Subcorpus Vocabulary Statistics

Long-time readers of this blog know that, along with morphology, a core research area of mine is vocabulary. Prompted by Seumas Macdonald and now as part of the Greek Texts Project, I started putting together some vocabulary coverage statistics for various subcorpora of Greek prose.

I’ve been publishing vocabulary coverage statistics for the Greek New Testament at least since 1996 (see GNT Verse Coverage Statistics and the more recent (and aptly named) Updated Vocabulary Coverage Statistics).

Back in The Core Vocabulary of New Testament Greek, I looked at Wilfred Major’s 50% and 80% lists for Classical Greek and constructed the equivalents for the Greek New Testament.

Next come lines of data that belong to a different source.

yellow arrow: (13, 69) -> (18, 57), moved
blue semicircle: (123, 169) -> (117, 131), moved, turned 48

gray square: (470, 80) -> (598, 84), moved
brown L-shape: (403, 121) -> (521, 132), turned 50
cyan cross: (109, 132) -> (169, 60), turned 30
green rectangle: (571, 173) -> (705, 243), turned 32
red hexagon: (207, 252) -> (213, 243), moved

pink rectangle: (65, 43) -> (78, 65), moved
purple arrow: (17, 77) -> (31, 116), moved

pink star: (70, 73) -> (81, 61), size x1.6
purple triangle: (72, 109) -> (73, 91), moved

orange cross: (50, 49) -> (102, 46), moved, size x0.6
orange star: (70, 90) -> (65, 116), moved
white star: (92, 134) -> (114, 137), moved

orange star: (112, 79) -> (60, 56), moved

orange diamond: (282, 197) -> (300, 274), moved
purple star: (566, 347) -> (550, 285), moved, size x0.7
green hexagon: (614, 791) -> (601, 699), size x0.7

For a while, on and off, I’ve been working with reconciling Major’s list with the DCC Greek Core Vocabulary, my own GNT work, Helma Dik’s amazing work on Logeion, and other word lists based on frequency in some subcorpus of Ancient Greek. Back in early 2018, I also started https://vocab.perseus.org, primarily to serve up passage-specific vocabulary lists for https://scaife.perseus.org but also to enable exploration of vocabulary frequency in the Perseus Digital Library / Open Greek and Latin corpus.

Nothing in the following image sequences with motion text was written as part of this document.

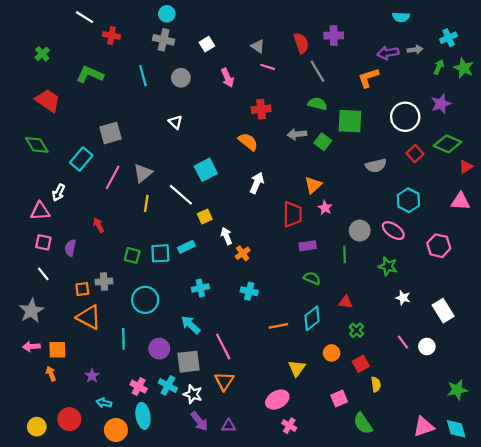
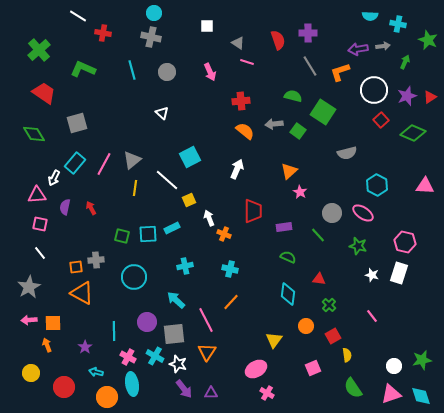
cyan cross: (449, 38) -> (398, 24), moved, turned 35
white square: (207, 44) -> (207, 26), moved, turned 32
green cross: (42, 54) -> (39, 50), size x1.6
green star: (464, 68) -> (428, 40), moved
gray line: (317, 71) -> (310, 66), moved
white circle: (405, 117) -> (374, 90), moved
green square: (350, 121) -> (323, 112), turned 30
gray square: (110, 133) -> (77, 123), moved
orange semicircle: (248, 142) -> (245, 131), moved
red square: (415, 154) -> (381, 120), moved
cyan rectangle: (81, 159) -> (75, 163), moved
red triangle: (466, 167) -> (430, 97), moved
red trapezoid: (293, 214) -> (253, 211), moved
pink hexagon: (439, 246) -> (405, 242), moved
purple semicircle: (70, 248) -> (65, 207), moved
orange cross: (243, 253) -> (224, 234), turned -32
green line: (345, 254) -> (318, 235), turned -42
white rectangle: (443, 311) -> (399, 273), moved, turned 50
cyan diamond: (312, 318) -> (288, 294), turned -45
orange line: (278, 326) -> (231, 302), moved, turned -36
cyan line: (123, 339) -> (114, 331), moved
white circle: (427, 346) -> (394, 366), moved
green semicircle: (363, 423) -> (353, 388), moved
yellow circle: (37, 427) -> (31, 373), moved

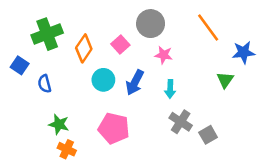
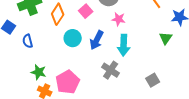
cyan arrow: (170, 89) -> (124, 45), size x1.5
gray cross: (181, 122) -> (111, 70), moved
pink pentagon: (114, 128) -> (68, 82), moved, turned 30

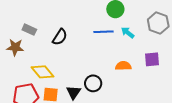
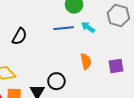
purple square: (152, 59) -> (116, 66), moved
orange semicircle: (123, 66) -> (86, 61), turned 84

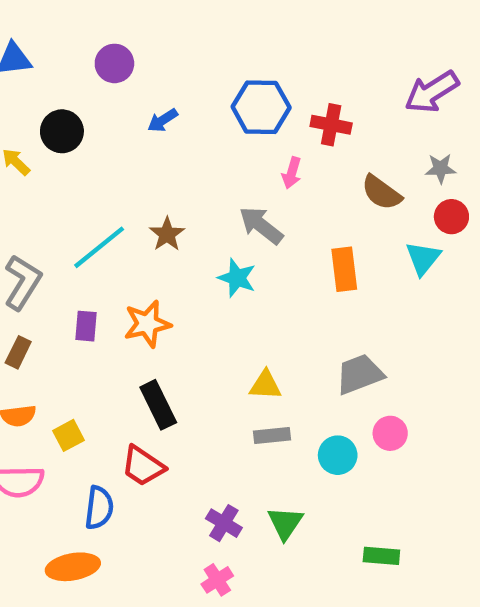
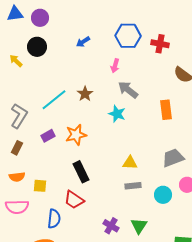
purple circle: (114, 63) -> (40, 18), moved
pink arrow: (292, 173) -> (115, 66), moved
purple rectangle: (86, 326) -> (48, 136), turned 56
yellow square: (68, 435) -> (40, 186), turned 32

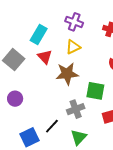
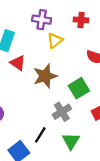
yellow triangle: (73, 47) -> (55, 41), moved
green square: (95, 91) -> (79, 88), turned -30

As part of that last work, I put together an initial “core reading list” subcorpus based on works from reading lists from Harvard, Yale, and Tufts. My eventual goal was to allow the creation of custom reading lists and generate vocabulary for those. The data behind this was all based on an experimental lemmatisation done by Giuseppe Celano along with the “short defs” from Perseus via Logeion.

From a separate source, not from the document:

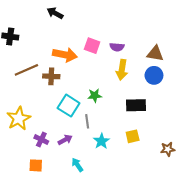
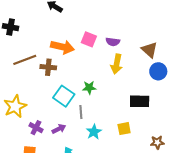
brown triangle: (155, 54) -> (149, 50), turned 30
blue circle: (154, 75) -> (158, 71), moved
black rectangle: (136, 105) -> (140, 101), moved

I’d been slowing getting back to my new vocabulary-tools code library for generating these kinds of stats for any lemmatised text when Seumas Macdonald asked about vocabulary in Plato, Lysias, and Xenophon—typical post-beginner prose.

I took the opportunity to generalise some more of my code (although I haven’t yet added it back to vocabulary-tools).

Plato + Lysias + Xenophon, as lemmatised by Celano, is 745,213 tokens with 13,274 lemmas, 3,457 of which are hapakes within the subcorpus.

Besides the actual list, what was of interest to both me and Seumas was:

how many lemmas are needed for coverage points such as 80% or 98%
what coverage particular numbers of lemmas gets you to (in frequency order)

Now I’ve talked at length here and in conference talks about the limitations of:

just going by overall token coverage not coverage of larger units like verses or sentences or paragraphs
just going by lemmas and not considering morphology, syntactic constructions, etc

but this is still useful and interesting data.

Plato + Lysias + Xenophon

Perseus Plato + Lysias + Xenophon subcorpus:

The 50% point is reached at   48 lemmas (2454 occurrences at that point)
The 80% point is reached at  439 lemmas ( 181 occurrences at that point)
The 90% point is reached at 1242 lemmas (  50 occurrences at that point)
The 95% point is reached at 2519 lemmas (  16 occurrences at that point)
The 98% point is reached at 5003 lemmas (   5 occurrences at that point)
---
The 81.40% point is reached at  500 lemmas (159 occurrences at that point)
The 88.15% point is reached at 1000 lemmas ( 66 occurrences at that point)
The 93.59% point is reached at 2000 lemmas ( 25 occurrences at that point)
The 97.21% point is reached at 4000 lemmas (  7 occurrences at that point)
The 99.19% point is reached at 8000 lemmas (  2 occurrences at that point)

Just to quickly unpack that: the first line says that you can account for 50% of the tokens in the subcorpus just with the top 48 lemmas (by frequency). Furthermore, those 48 lemmas all occur at least 2,452 times each in the subcorpus.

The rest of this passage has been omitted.